Death of my grandmother
My grandmother on my mother side passed away today. According to my mom she died at the age of 90 years. My grandmother wasn’t a Muslim, so the customs and traditions are different to what I am used to, my grandfather died about 10 years ago, I have a vague memory of the rituals. What I do remember that was interesting was he was buried in his best clothes and his belongings and a few items were buried with him.
My grandmother’s body will be kept at her home a few days before being buried. Giving a chance for relatives from afar to visit her. As we arrived my mother sat beside her mother’s body and cried. In islamic and malay culture it is generally not acceptable to wail aloud for the dead nor shed tears, but in this culture it was allowed.
My stepfather tried to calm her down, while my aunts comforted her. Interestingly I had a glimpse of what it would be like if it was my mother that died and I was the one on the side. My only regret was we haven’t visited my grandmother as frequent as I would like, and even as last week we heard the news she was sick, my sisters and I couldn’t find the time to visit her in Limbang. I was actually thinking this saturday was the only time I could, unfortunately today was the day that she had passed.

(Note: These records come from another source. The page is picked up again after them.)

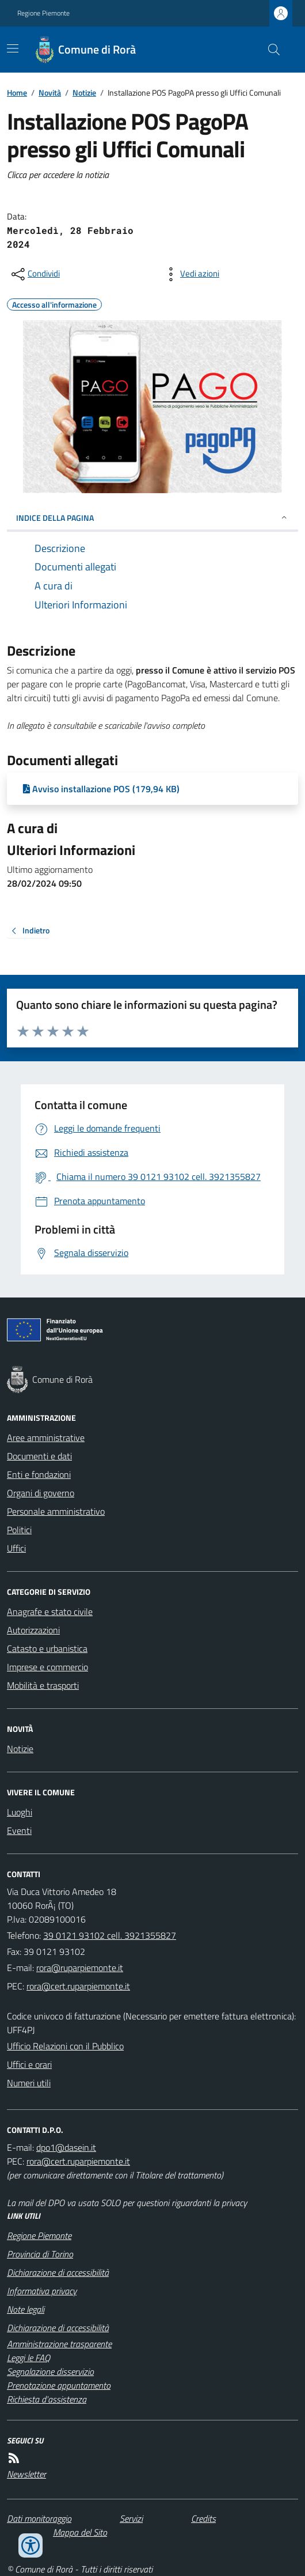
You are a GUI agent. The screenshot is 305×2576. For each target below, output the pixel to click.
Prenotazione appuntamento (58, 2385)
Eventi (19, 1830)
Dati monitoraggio (39, 2518)
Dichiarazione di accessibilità (58, 2272)
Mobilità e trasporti (43, 1685)
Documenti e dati (39, 1456)
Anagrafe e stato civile (50, 1611)
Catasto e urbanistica (47, 1648)
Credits (203, 2518)
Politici (19, 1530)
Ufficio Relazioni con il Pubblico (65, 2046)
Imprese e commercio (47, 1667)
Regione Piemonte (43, 13)
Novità (50, 92)
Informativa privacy (42, 2291)
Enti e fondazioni (39, 1474)
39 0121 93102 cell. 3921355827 (109, 1935)
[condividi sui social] (34, 274)
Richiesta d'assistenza (46, 2399)
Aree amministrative (46, 1437)
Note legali (25, 2309)
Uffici (16, 1548)
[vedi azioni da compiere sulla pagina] (190, 274)
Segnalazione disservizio (50, 2371)
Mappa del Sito (80, 2532)
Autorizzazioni (33, 1630)
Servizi (131, 2518)
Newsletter (26, 2474)
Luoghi (19, 1812)
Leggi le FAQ (28, 2358)
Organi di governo (40, 1493)
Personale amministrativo (56, 1511)
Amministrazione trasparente (59, 2344)
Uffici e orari (29, 2064)
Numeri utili (29, 2083)
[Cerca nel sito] (269, 49)
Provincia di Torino (40, 2254)
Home (17, 92)
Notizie (84, 92)
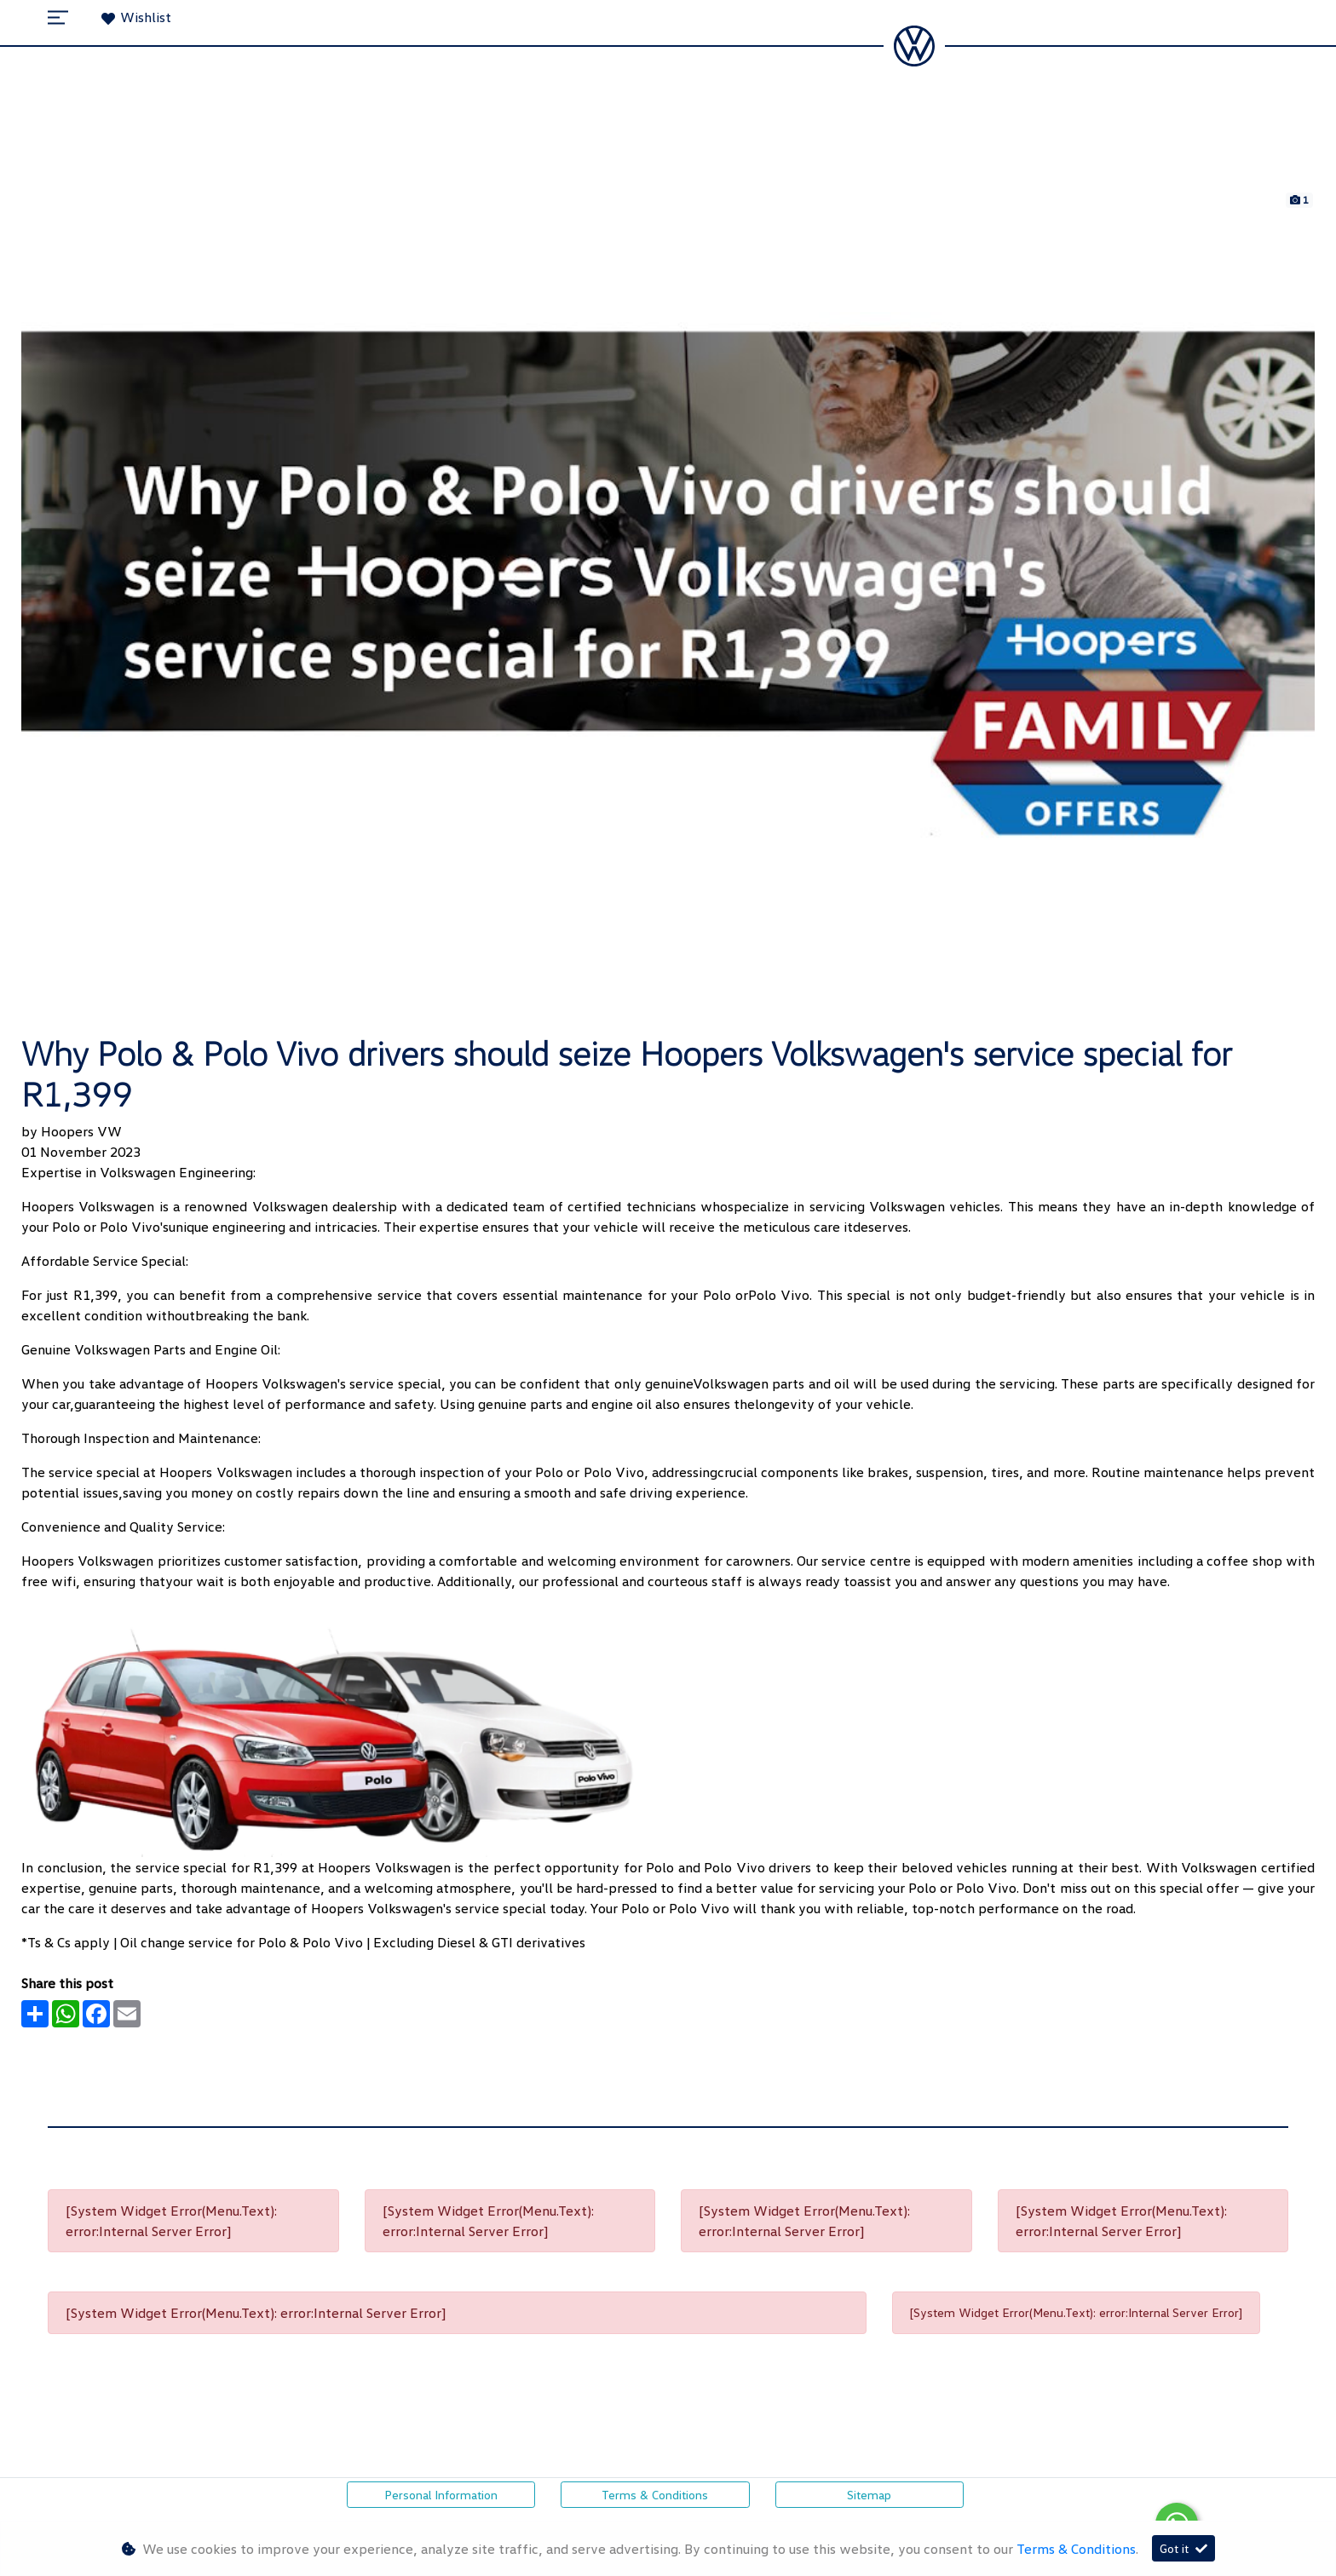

I couldn’t understand the dialect that my aunts and uncles spoke, but as they explained, the body will be buried tomorrow afternoon at around 2pm. I can’t help but to think how I can fit in my grandmother’s burial with attending a few planned open houses tomorrow.
I was not that close to my grandmother, but thinking of her I do feel a sense of love and respect, and knowing that it felt like it should be enough, but it didn’t. I wasn’t sure if she felt that she was loved and cared for at the end of her life. Most of her kids had migrated from Limbang to Brunei and only visited her occasionally. Sometimes bringing goods, if she asked for money they would give her, she even asked me a few times and I gave what I could, she would appreciate it when she was gifted with a carton of cigarettes as well.
My grandmother was a heavy smoker, despite that, she lived a long life of 90 years. If genetics played a part in that, I would be very fortunate if I was to grow as old as she did, unfortunately on my fathers side, he had lung cancer from just being a passive smoker. So my chances are 50:50 on that one, a chance I won’t take to become a smoker.
As I drove back home, I was pondering on what legacy I would like to leave, on how I would like to live before I die. How I would like to be treated. I think it is important to visit those who are dying and the dead, to remind us ourselves that we won’t live forever, and to remind us what we want to do in this life right now.
As sad as I was seeing my grandmother dead, I was a lot more sad seeing how sad my mother was at her mother’s death. I think it was 2 main factors, 1. Was that she hadn’t visit as frequent as she liked recently, and 2. My mother hasn’t been able to speak to my grandmother in the last 8 years since my mother had a stroke that had impaired her ability to speak.
It seems that I care less on my conditions of death, but I care more on conditions of my life and relationships. I think we should treat each other as if not just everyday was our own last day, but as if it is the other person’s last day as well. As if it the last day for everyone, treat each other kindly while we can.